As with any major ongoing illness, the burden of symptoms during pregnancy is joined by the time and monetary cost of frequent medical visits. Auguste, the OB-GYN, estimates that most women will attend as many as 12 prenatal visits, even in a perfectly healthy pregnancy; the time includes not just the visit itself, but scans, bloodwork, time spent in the waiting room between these procedures, and, of course, the commute. Since clinics and doctor’s offices are often only open during the workday, appointments usually require taking time off work, presenting an additional challenge for women with employment insecurity or in financially precarious circumstances.

The women who aren’t able to afford time off work, transportation, or the financial cost of prenatal appointments are often already at higher risk of health problems during pregnancy, and lack of prenatal care only adds to the burden. A 2020 report by March of Dimes found that 7 million US women of childbearing age live in maternity care “deserts” without ready access to the specialists they need; in some rural counties, hospitals without obstetricians on staff may even turn away women in labor.

From Severino Wynn’s perspective, the medical system is failing these people. “Historically, hospitals and providers used this term of ‘noncompliance’ to describe people who don’t come in for prenatal care,” she says. “There’s been a movement afoot to just throw that term out the window because at the end of the day, we are not set up for people to be able to take care of themselves.” Missing prenatal care appointments can result in higher risk to the mother and baby.

Morgan, whose second pregnancy was with twins and was classified as higher risk, estimates that she spent 10 hours a week at, or in transit to and from, medical appointments. She describes how, given her issues with heart palpitations and fainting, her doctor wrote a note stating that it was medically unsafe for her to be required to stand, and asking for her workplace to provide accommodations. Despite the fact that pregnant people are legally recognized as a protected class and entitled to reasonable accommodations under the ADA, her retail workplace refused. Illegal pregnancy discrimination affects thousands of workers every year.

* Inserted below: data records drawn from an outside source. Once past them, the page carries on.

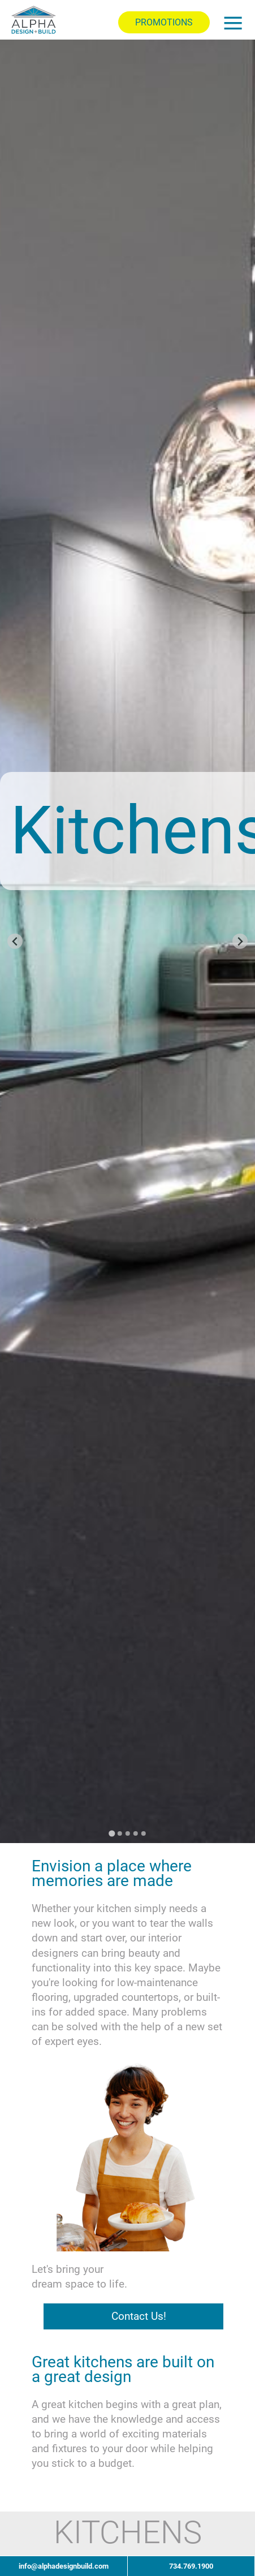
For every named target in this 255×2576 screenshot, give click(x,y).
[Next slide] (240, 941)
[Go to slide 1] (112, 1833)
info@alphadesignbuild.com (64, 2566)
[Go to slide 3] (128, 1833)
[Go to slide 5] (143, 1833)
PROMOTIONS (164, 22)
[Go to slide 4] (135, 1833)
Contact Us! (138, 2316)
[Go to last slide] (15, 941)
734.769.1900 (191, 2566)
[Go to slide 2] (120, 1833)
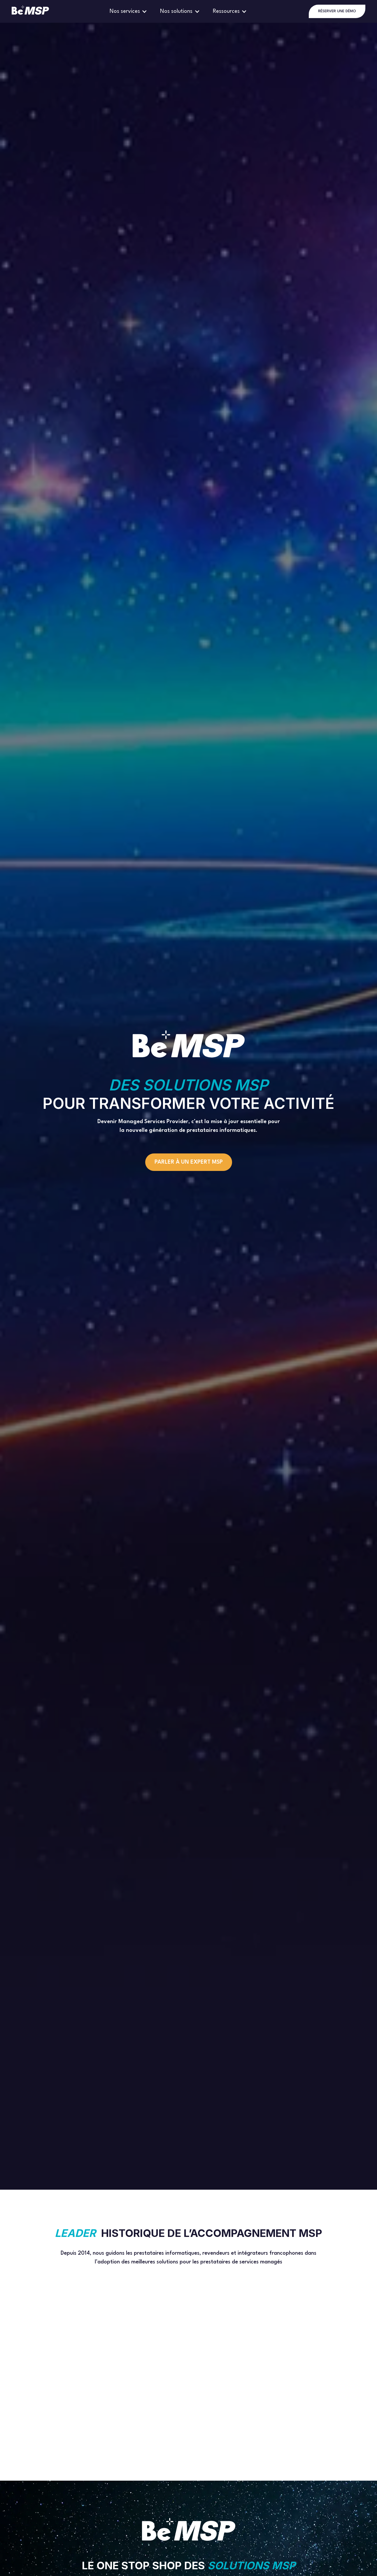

As with so many other health issues that primarily affect women, pregnancy can be neglected by the medical community — for example, when pregnant people are excluded from clinical trials, as they often are, drug safety for the fetus is left unclear, which can cause women to avoid necessary treatments out of fear. Pregnant people can also run into problems when doctors fail to take their concerns seriously, both during and after a pregnancy.

Morgan, after her twins were born, continued to have health issues, but it wasn’t until five years later that she was diagnosed with an autoimmune condition. She feels that doctors were often condescending toward her. “I appreciate they’d gone to medical school and they’ve gotten the requisite training to be able to diagnose and treat me properly,” she says. “But at the same time, I’ve lived in my own body for 38 years. I know when something doesn’t feel right, I know when things are outside the norm, and I should be given more of a say.”

There are other policy changes that could help those in this situation: greater access to prenatal care, programs to support pregnant people in precarious life circumstances, and stronger enforcement of their existing legal rights and protections in the workplace. But ultimately, nothing will alter the fact that pregnancy is a serious medical ordeal with lasting effects, even when all goes according to plan, which is far from guaranteed. Women, who have the most context on their own lives, and judge that carrying a pregnancy to term would be damaging to their lives and future plans are often going to be right. The Dobbs verdict, in taking away the option of abortion, will inevitably end up condemning thousands to suffering through these consequences largely against their will.